Decyzją wojewody kujawsko-pomorskiego jedna z bydgoskich ulic zmieniła nazwę na Aleje Prezydenta Lecha Kaczyńskiego. Radni z PO i SLD są przeciwni. Chcą przywrócić starą nazwę, zanim stanie się to niemożliwe. - Wyrażamy wolę mieszkańców. Wielu z nich uważa, że Kaczyński nie zasłużył na to, by ich ulica nosiła jego nazwisko - mówi nam radny Mateusz Zwolak z Platformy Obywatelskiej.
28.12.2017 | aktual.: 28.12.2017 17:34
Sejm przyjął projekt nowelizacji ustawy o zakazie propagowania komunizmu poprzez nadawanie ulicom, placom i budynkom m.in. nazwisk działaczy z czasów PRL. Gdy projekt wejdzie w życie, samorządy nie będą już mogły zmienić nazw ulic zdekomunizowanych przez wojewodów. Właśnie w ramach dekomunizacji wojewoda Mikołaj Bogdanowicz przemianował Aleje Planu 6-letniego na Aleje Prezydenta Lecha Kaczyńskiego. Radni PO i SLD postanowili zawalczyć o starą nazwę.
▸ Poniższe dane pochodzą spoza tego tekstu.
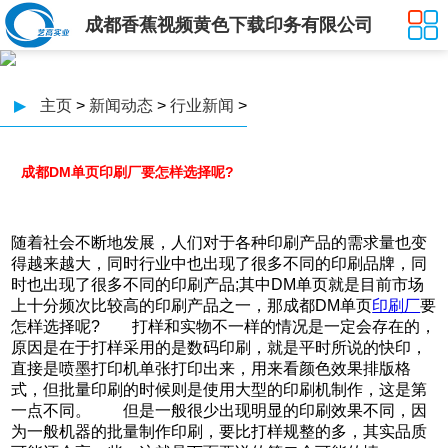
成都香蕉视频黄色下载印务有限公司
▶
主页
>
新闻动态
>
行业新闻
>
成都DM单页印刷厂要怎样选择呢?
随着社会不断地发展，人们对于各种印刷产品的需求量也变
得越来越大，同时行业中也出现了很多不同的印刷品牌，同
时也出现了很多不同的印刷产品;其中DM单页就是目前市场
上十分频次比较高的印刷产品之一，那成都DM单页
印刷厂
要
怎样选择呢? 打样和实物不一样的情况是一定会存在的，
原因是在于打样采用的是数码印刷，就是平时所说的快印，
直接是喷墨打印机单张打印出来，用来看颜色效果排版格
式，但批量印刷的时候则是使用大型的印刷机制作，这是第
一点不同。 但是一般很少出现明显的印刷效果不同，因
为一般机器的批量制作印刷，要比打样规整的多，其实品质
- Rozumiem gdyby to była ulica imienia jakiegoś zbrodniarza komunistycznego. Ale tak nie jest, ta nazwa jest po prostu historyczna. Podobnie będziemy walczyć przeciwko zmianie nazwy ulicy Przodowników Pracy. Nie można pozwolić, żeby dekomunizacja przekroczyła granice absurdu, a to się właśnie dzieje - mówi nam radny Jakub Mendry (SLD).
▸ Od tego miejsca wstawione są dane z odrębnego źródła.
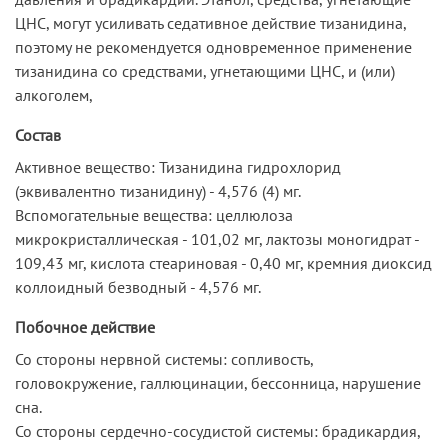
ЦНС, могут усиливать седативное действие тизанидина,
поэтому не рекомендуется одновременное применение
тизанидина со средствами, угнетающими ЦНС, и (или)
алкоголем,
Состав
Активное вещество: Тизанидина гидрохлорид
(эквивалентно тизанидину) - 4,576 (4) мг.
Вспомогательные вещества: целлюлоза
микрокристаллическая - 101,02 мг, лактозы моногидрат -
109,43 мг, кислота стеариновая - 0,40 мг, кремния диоксид
коллоидный безводный - 4,576 мг.
Побочное действие
Со стороны нервной системы: сопливость,
головокружение, галлюцинации, бессонница, нарушение
сна.
Со стороны сердечно-сосудистой системы: брадикардия,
Nie chodzi więc tylko o to, że ulica jest imienia Kaczyńskiego? - To osobna kwestia. Wojewoda nadał jej taką nazwę z czystego lizusostwa wobec przywódcy PiS. I to tłumaczenie, że dlatego wybrał byłego prezydenta, bo ten podpisał akt stworzenia jednej z naszych uczelni. Jakby opierać się na takiej argumentacji to równie dobrze można by zmienić nazwę ulicy na Aleksandra Kwaśniewskiego - on też przyczynił się do rozwoju szkolnictwa wyższego w naszym mieście - tłumaczy Mendry.
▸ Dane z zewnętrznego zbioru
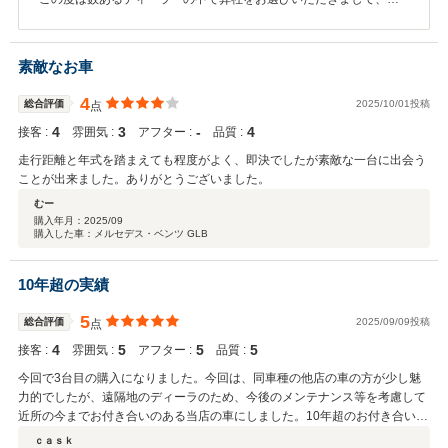
決の御契約有難うございました。 クチコミに高評価頂きましてとて
もうれしく思います。 重ねて御礼申し上げます。 今後も長いお付き
合い宜しくお願いいたします。
素敵なお車
4
総合評価
2025/10/01投稿
点
4
3
‐
4
接客 :
雰囲気 :
アフター :
品質 :
走行距離と年式を踏まえても程度がよく、即決でしたが素敵な一台に出会う
ことが出来ました。ありがとうございました。
むー
購入年月：
2025/09
購入した車：メルセデス・ベンツ GLB
10年超の実績
5
総合評価
2025/09/09投稿
点
4
5
5
5
接客 :
雰囲気 :
アフター :
品質 :
今回で3台目の購入になりました。今回は、同車種の他店の車の方が少し魅
力的でしたが、遠隔地のディーラのため、今後のメンテナンス等を考慮して
近所の今までお付き合いのある当店の車にしました。10年超のお付き合いに
なりますが、事故や点検など対応はしっかりしており、今までの実績が決め
ｃａｓｋ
Najważniejsze według bydgoskich radnych z PO i SLD jest jednak zdanie mieszkańców. A oni są podobno w większości na nie wobec nadawania ulicom imienia Kaczyńskiego. - Wielu z nich uważa, że Kaczyński nie zasłużył na to, by ich ulica nosiła jego nazwisko. Nie mówiąc już o tym, że taka zmiana oznacza dla nich ciąganie się po urzędach czyli stratę cennego czasu - podkreśla Mateusz Zwolak (PO). I dodaje: - Wiem, że będziemy musieli stoczyć batalię z radnymi z PiS, żeby postawić na swoim ale zrobimy, co w naszej mocy.